I wonder what we'll rebrand 'using an LLM' as once the bubble bursts and we realize it's only artificial-advanced-grammarly and not 'intelligence'.
The letter n appears twice in the letter m. The count is correct, the reasoning is not
That's not what it was doing behind the scenes
If anybody's curious, I tried it with GPT4 and it got it right.
I think GPT3.5 bamboozled me
I fucking love this
Bro you've been hoodwinked
Ok that got me lmao
Brilliant
It's this dumb and they will still find a way to ruin our lives with it
That's what gets me too. Like, you want to replace all writers, artists, coders, and decision makers... with this?
Bless it's heart it's doing its best.
That escalated quickly
Wow another repost of incorrectly prompting an LLM to produce garbage output. What great content!
This is genuinely great content for demonstrating that ai search engines and chat bots are not in a place where you can trust them implicitly, though many do
They didn't ask it to produce incorrect output, the prompts are not leading it to an incorrect answer. It does highlight an important limitation of LLMs which is that it doesn't think, it just produces words off of probability.

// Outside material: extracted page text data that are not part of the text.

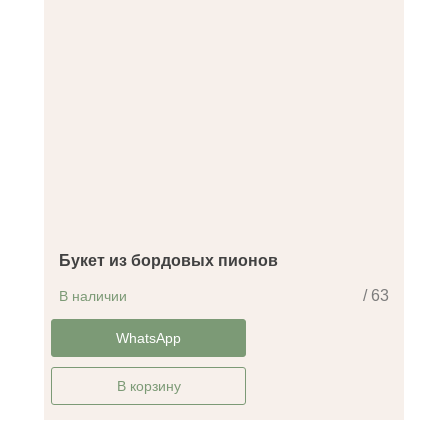
Букет из бордовых пионов
/ 63
В наличии
-30%
WhatsApp
В корзину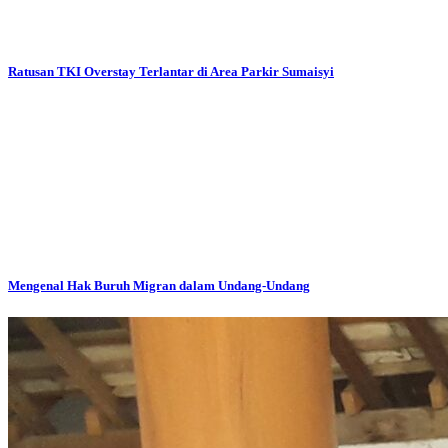
Ratusan TKI Overstay Terlantar di Area Parkir Sumaisyi
Mengenal Hak Buruh Migran dalam Undang-Undang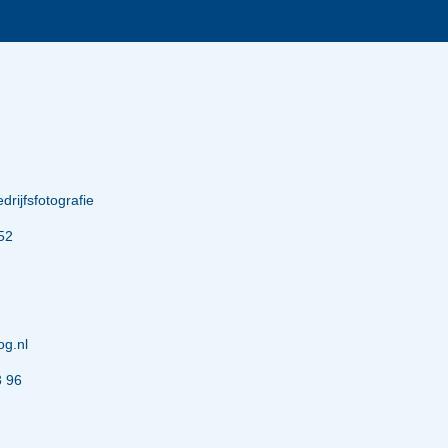
rijfsfotografie
52
og.nl
3 96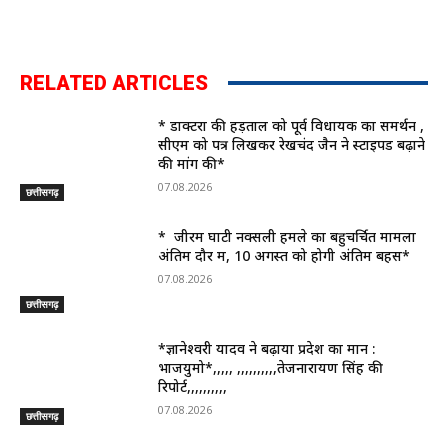
RELATED ARTICLES
* डाक्टरों की हड़ताल को पूर्व विधायक का समर्थन ,
सीएम को पत्र लिखकर रेखचंद जैन ने स्टाइपेंड बढ़ाने
की मांग की*
07.08.2026
छत्तीसगढ़
* जीरम घाटी नक्सली हमले का बहुचर्चित मामला
अंतिम दौर में, 10 अगस्त को होगी अंतिम बहस*
07.08.2026
छत्तीसगढ़
*ज्ञानेश्वरी यादव ने बढ़ाया प्रदेश का मान :
भाजयुमो*,,,,, ,,,,,,,,,,तेजनारायण सिंह की
रिपोर्ट,,,,,,,,,,
07.08.2026
छत्तीसगढ़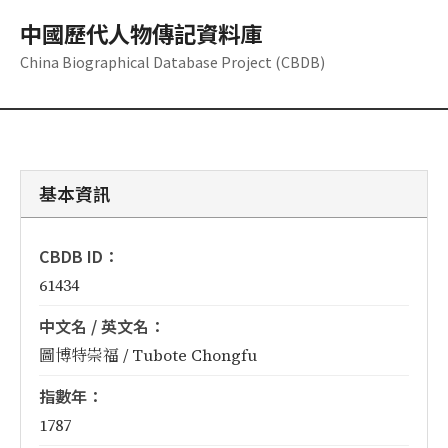
中國歷代人物傳記資料庫
China Biographical Database Project (CBDB)
基本資訊
CBDB ID：
61434
中文名 / 英文名：
圖博特崇福 / Tubote Chongfu
指數年：
1787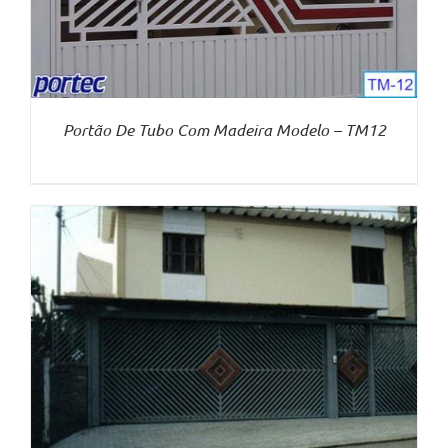
Portão De Tubo Com Madeira Modelo – TM12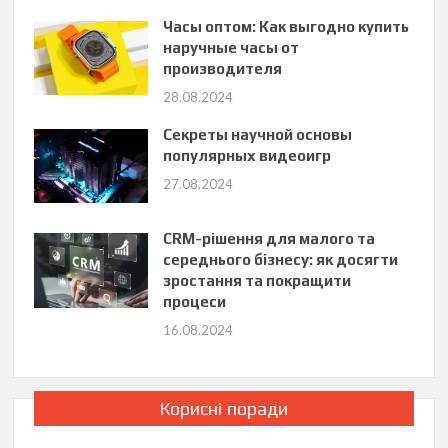
Часы оптом: Как выгодно купить
наручные часы от
производителя
28.08.2024
Секреты научной основы
популярных видеоигр
27.08.2024
CRM-рішення для малого та
середнього бізнесу: як досягти
зростання та покращити
процеси
16.08.2024
Корисні поради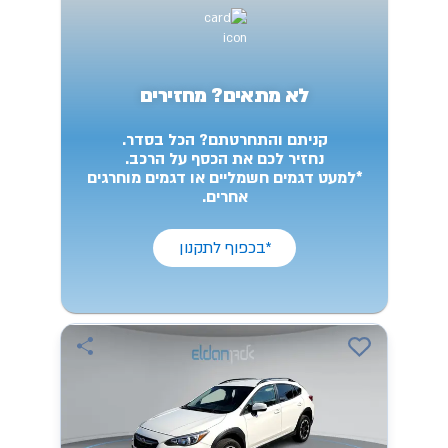
לא מתאים? מחזירים
קניתם והתחרטתם? הכל בסדר.
נחזיר לכם את הכסף על הרכב.
*למעט דגמים חשמליים או דגמים מוחרגים
אחרים.
*בכפוף לתקנון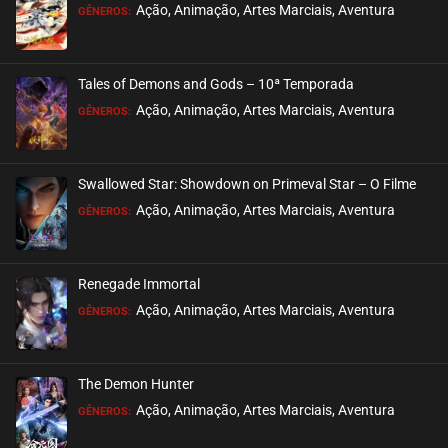
EPISÓDIO 83
Ação, Animação, Artes Marciais, Aventura
GÊNEROS:
outubro 04, 2024
ASSISTIDO
Tales of Demons and Gods – 10ª Temporada
EPISÓDIO 82
Ação, Animação, Artes Marciais, Aventura
GÊNEROS:
setembro 21, 2024
ASSISTIDO
Swallowed Star: Showdown on Primeval Star – O Filme
EPISÓDIO 81
Ação, Animação, Artes Marciais, Aventura
GÊNEROS:
setembro 21, 2024
ASSISTIDO
Renegade Immortal
EPISÓDIO 80
Ação, Animação, Artes Marciais, Aventura
GÊNEROS:
setembro 21, 2024
ASSISTIDO
The Demon Hunter
EPISÓDIO 79
Ação, Animação, Artes Marciais, Aventura
GÊNEROS:
setembro 21, 2024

However it's wrong to think that just because it's limited that it's useless. It's important to understand the flaws so we can make them less common through how we use the tool.
For example, you can ask it to think everything through step by step. By producing a more detailed context window for itself it can reduce mistakes. In this case it could write out the letters with the count numbered and that would give it enough context to properly answer the question since it would have the numbers and letters together giving it more context. You could even tell it to write programs to assist itself and have it generate a letter counting program to count it accurately and produce the correct answer.
People can point out flaws in the technology all they want but smarter people are going to see the potential and figure out how to work around the flaws.